More noise is likely to come with a flood of spending, with recent laws in the United States ushering in $US370 billion in climate-related investments and emissions reduction.
Europe’s Just Transition Mechanism will bankroll the transition to a climate-neutral economy, with billions of euros to flow in new loans and grants.
Meanwhile, Australia’s just-passed climate legislation ushers in emission targets and requires investment in cleaner manufacturing, new fuels and electric transport.
Moniz is director of responsible investing at London-based Acadian Asset Management and advisor to the Bank of England as a member of the Artificial Intelligence Public-Private Forum.
He says there has also been great interest from clients in Australia about dissecting modern slavery concerns.
The key issue is mapping out supply chains, which is also crucial for verifying claims on emissions.
Investors and fund managers need to digest an avalanche of information from company filings, press releases, sustainability reports, climate plans, briefings about company results and annual general meetings.
A method called natural language processing can automatically decipher claims on any issue of concern.

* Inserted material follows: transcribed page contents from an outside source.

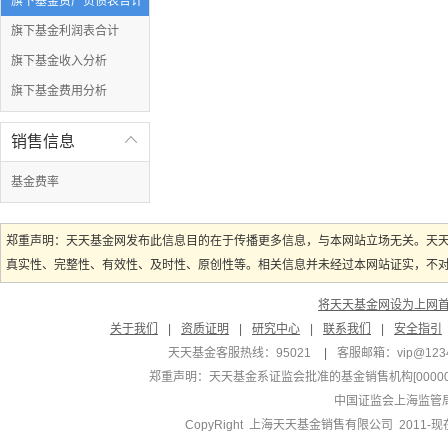
旗下基金资产负债表合计
旗下基金利润表合计
旗下基金收入分析
旗下基金费用分析
销售信息

基金费率
郑重声明：天天基金网发布此信息目的在于传播更多信息，与本网站立场无关。天
真实性、完整性、有效性、及时性、原创性等。相关信息并未经过本网站证实，不对您
将天天基金网设为上网
关于我们
|
资质证明
|
研究中心
|
联系我们
|
安全指引
天天基金客服热线：95021
|
客服邮箱：
vip@123
郑重声明：
天天基金系证监会批准的基金销售机构[000000
中国证监会上海监管
CopyRight 上海天天基金销售有限公司 2011-现在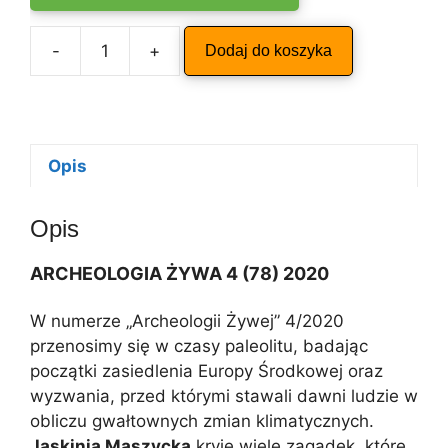
A
-
+
Dodaj do koszyka
ilość
l
ARCHEOLOGIA
t
ŻYWA
e
4/2020
r
n
Opis
a
t
Opis
i
v
ARCHEOLOGIA ŻYWA 4 (78) 2020
e
:
W numerze „Archeologii Żywej” 4/2020
przenosimy się w czasy paleolitu, badając
początki zasiedlenia Europy Środkowej oraz
wyzwania, przed którymi stawali dawni ludzie w
obliczu gwałtownych zmian klimatycznych.
Jaskinia Maszycka
kryje wiele zagadek, które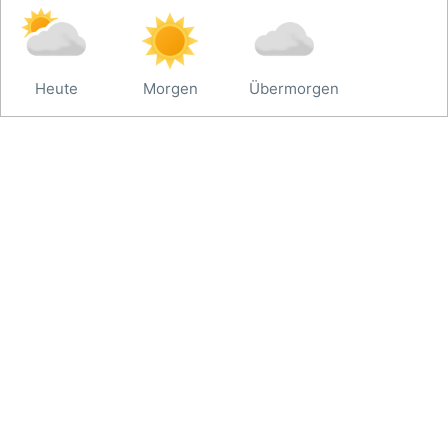
Heute
Morgen
Übermorgen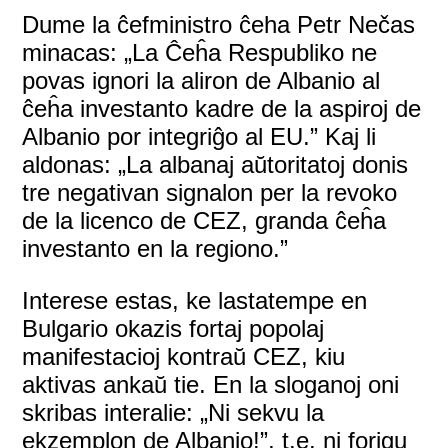
Dume la ĉefministro ĉeha Petr Nečas
minacas: „La Ĉeĥa Respubliko ne
povas ignori la aliron de Albanio al
ĉeĥa investanto kadre de la aspiroj de
Albanio por integriĝo al EU.” Kaj li
aldonas: „La albanaj aŭtoritatoj donis
tre negativan signalon per la revoko
de la licenco de CEZ, granda ĉeĥa
investanto en la regiono.”
Interese estas, ke lastatempe en
Bulgario okazis fortaj popolaj
manifestacioj kontraŭ CEZ, kiu
aktivas ankaŭ tie. En la sloganoj oni
skribas interalie: „Ni sekvu la
ekzemplon de Albanio!”, t.e. ni forigu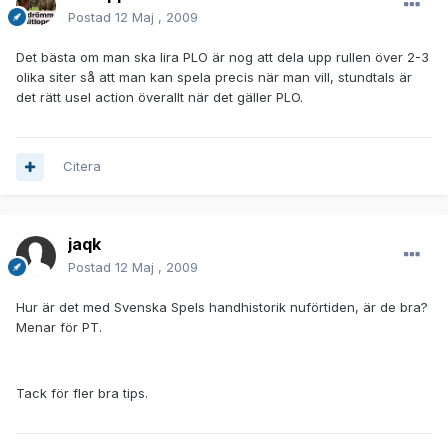
Postad
12 Maj , 2009
Det bästa om man ska lira PLO är nog att dela upp rullen över 2-3
olika siter så att man kan spela precis när man vill, stundtals är
det rätt usel action överallt när det gäller PLO.
Citera
jaqk
Postad
12 Maj , 2009
Hur är det med Svenska Spels handhistorik nuförtiden, är de bra?
Menar för PT.
Tack för fler bra tips.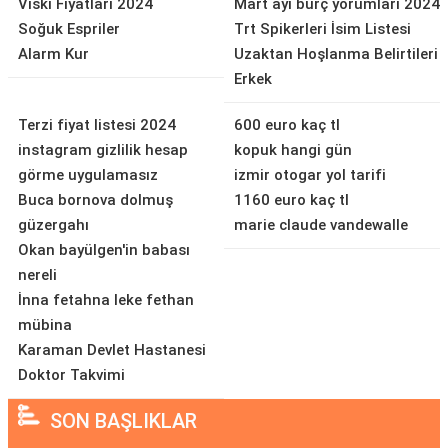
Viski Fiyatları 2024
Mart ayı burç yorumları 2024
Soğuk Espriler
Trt Spikerleri İsim Listesi
Alarm Kur
Uzaktan Hoşlanma Belirtileri
Erkek
Terzi fiyat listesi 2024
600 euro kaç tl
instagram gizlilik hesap
kopuk hangi gün
görme uygulamasız
izmir otogar yol tarifi
Buca bornova dolmuş
1160 euro kaç tl
güzergahı
marie claude vandewalle
Okan bayülgen'in babası
nereli
İnna fetahna leke fethan
mübina
Karaman Devlet Hastanesi
Doktor Takvimi
SON BAŞLIKLAR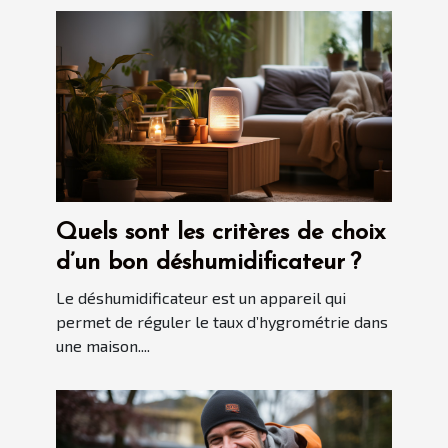
Quels sont les critères de choix
d’un bon déshumidificateur ?
Le déshumidificateur est un appareil qui
permet de réguler le taux d’hygrométrie dans
une maison....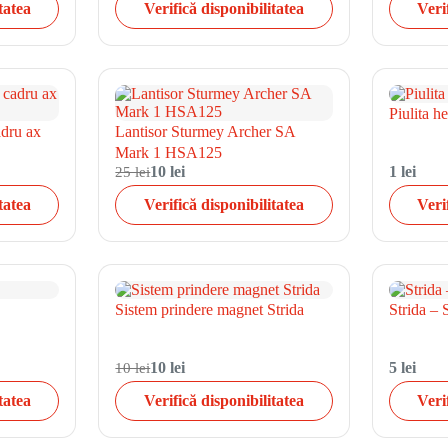
tatea
Verifică disponibilitatea
Veri
Piulita 
adru ax
Lantisor Sturmey Archer SA
Mark 1 HSA125
25 lei
10 lei
1 lei
tatea
Verifică disponibilitatea
Veri
Sistem prindere magnet Strida
Strida – 
10 lei
10 lei
5 lei
tatea
Verifică disponibilitatea
Veri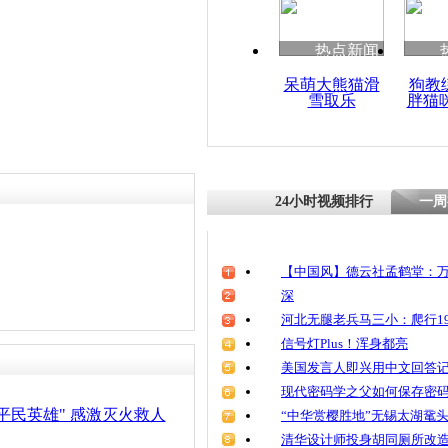
清明祭英烈
魂
责任编辑：【
王祎
】
热点新闻
呆萌大熊猫滑
狗教
雪取乐
胖猫
杭州公交起
况:部分重
险
24小时视频排行
一周
【中国风】德云社孟鹤堂：万
深
河北无腿老兵马三小：爬行19
信号灯Plus！浑身都亮
美国发言人即兴用中文回答
现代密码学之父如何保存密
平民英雄" 感激灭火救人
“中华赏樱胜地”无锡太湖鼋
清华设计师投身胡同厕所改造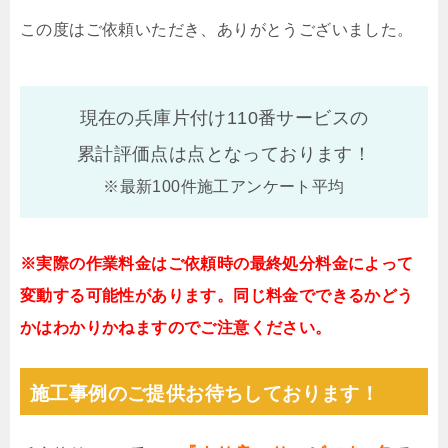
この度はご依頼いただき、ありがとうございました。
現在の兵庫片付け110番サービスの
累計評価点は
点となっております！
※最新100件施工アンケート平均
※実際の作業料金はご依頼時の最終処分料金によって
変動する可能性があります。同じ料金でできるかどう
かはわかりかねますのでご注意ください。
施工事例のご提供お待ちしております！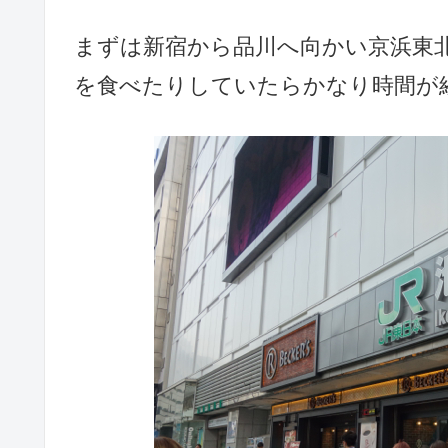
まずは新宿から品川へ向かい京浜東
を食べたりしていたらかなり時間が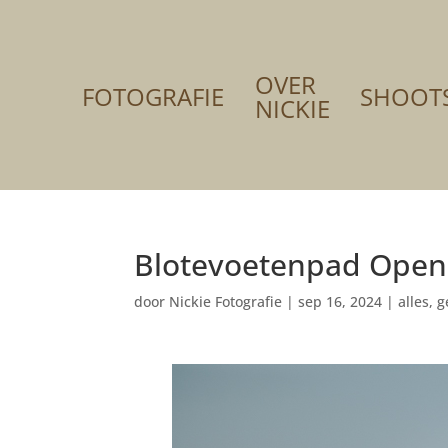
OVER
FOTOGRAFIE
SHOOT
NICKIE
Blotevoetenpad Ope
door
Nickie Fotografie
|
sep 16, 2024
|
alles
,
g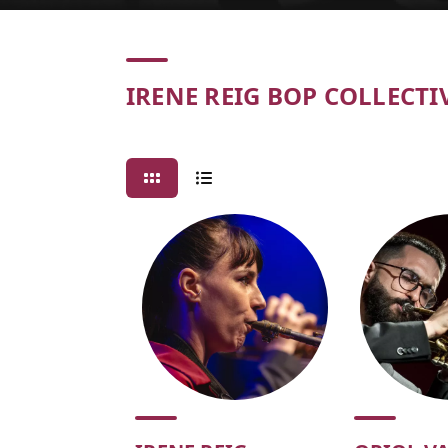
Concert
IRENE REIG BOP COLLECTI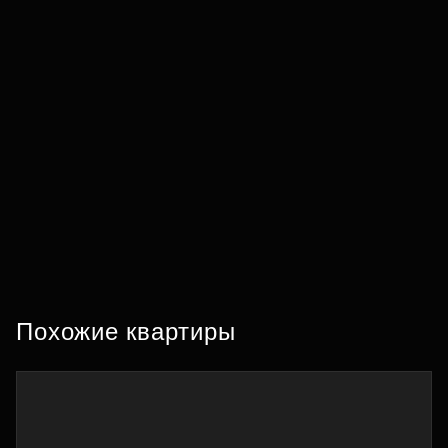
Похожие квартиры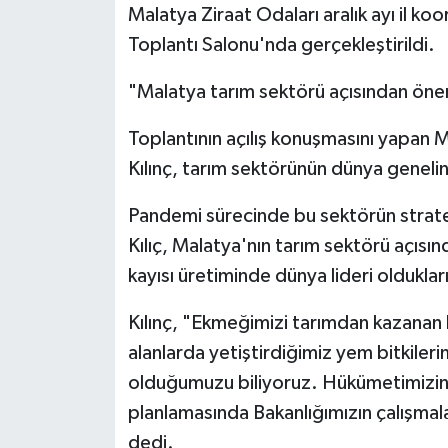
Malatya Ziraat Odaları aralık ayı il ko
Toplantı Salonu'nda gerçekleştirildi.
"Malatya tarım sektörü açısından öne
Toplantının açılış konuşmasını yapan 
Kılınç, tarım sektörünün dünya geneli
Pandemi sürecinde bu sektörün stratej
Kılıç, Malatya'nın tarım sektörü açısı
kayısı üretiminde dünya lideri oldukların
Kılınç, "Ekmeğimizi tarımdan kazanan bir
alanlarda yetiştirdiğimiz yem bitkileri
olduğumuzu biliyoruz. Hükümetimizin y
planlamasında Bakanlığımızın çalışmal
dedi.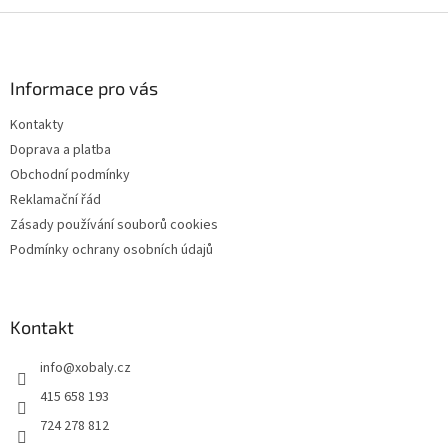
Z
á
p
a
Informace pro vás
t
Kontakty
í
Doprava a platba
Obchodní podmínky
Reklamační řád
Zásady používání souborů cookies
Podmínky ochrany osobních údajů
Kontakt
info
@
xobaly.cz
415 658 193
724 278 812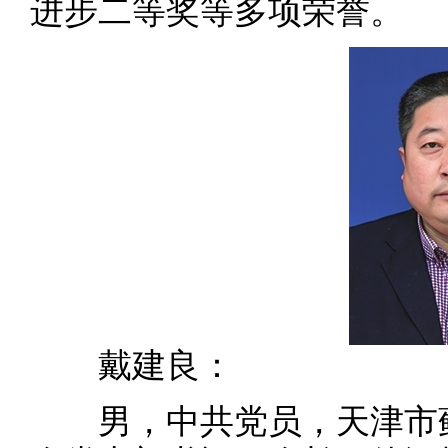
进步二等奖等多项荣誉。
戴建良：
男，中共党员，天津市蓟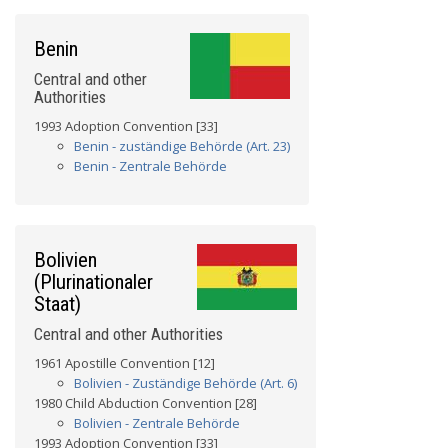
Benin
Central and other
Authorities
1993 Adoption Convention [33]
Benin - zuständige Behörde (Art. 23)
Benin - Zentrale Behörde
Bolivien
(Plurinationaler
Staat)
Central and other Authorities
1961 Apostille Convention [12]
Bolivien - Zuständige Behörde (Art. 6)
1980 Child Abduction Convention [28]
Bolivien - Zentrale Behörde
1993 Adoption Convention [33]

When chief executives talked about the impact of mining on Indigenous sites, for example, the AI tool would pick up if they were being cagey or non-committal.
“You train the model to understand language, including responses to questions,” Moniz says.
“The way the algorithm works is that it looks at what an analyst is asking and tries to predict a sensible response that management should perhaps give.”
The actual response is compared with the prediction, looking for cues that suggest evasion.
On climate, market leaders should provide detailed responses with dates and numbers to back up their targets, while green-washers might be vague or deceptive, Moniz says.
“AI can also identify when companies use qualifier statements, where a company talks about something but hedges its language and uses caveats – that’s an example of a linguistic marker associated with greenwashing.”
Assets managed using a responsible or ethical framework have hit $1.54 trillion – a record for Australia, a Responsible Investment Association Australasia-EY report released on Monday found.
EY partner Emma Herd expects further increases as ESG gets “hard-wired” into investment management.
“It’s going to be increasingly difficult to say, ‘no we are not managing for these issues at all’,” she tells AAP.
Funds must properly identify and manage sustainability on climate risk, energy use and financial performance and, increasingly, must also respond to the needs of clients who want more action.
Herd says that could include cutting all exposure to fossil fuels, screening out gambling firms or arms manufacturers, or looking for firms that had a positive impact.
Some $726 billion in assets under management are being used by fund managers to agitate for change on ESG issues, up 54 per cent from a year earlier.
Herd says there is consensus across the financial sector that mandatory disclosure is needed to support well-informed decisions on risk and investment.
Increasingly, the need for clear rules and definitions is being recognised across many sectors.
“What do we mean by sustainable, what do we mean by responsible investment, and the building blocks of good disclosure on ESG? One of the challenges cited constantly is data availability and quality,” Herd says.
The Investor Group on Climate Change last year released a plan for mandatory financial disclosure on climate risks, while change has been signalled by the Albanese government.
“That is definitely something the government can and should be doing,” Herd says.
Global accounting standards are already pushing in the same direction and will need to be integrated into Australian reporting.
Australia’s competition watchdog has made it clear that false claims on climate credentials create a competitive advantage and will be dealt with under its remit.
Although the focus is on climate, Ms Herd says other social issues are coming to the fore for responsible investors.
The mismanagement of cultural heritage sites, gender diversity and workplace performance are impacting on ASX-listed companies.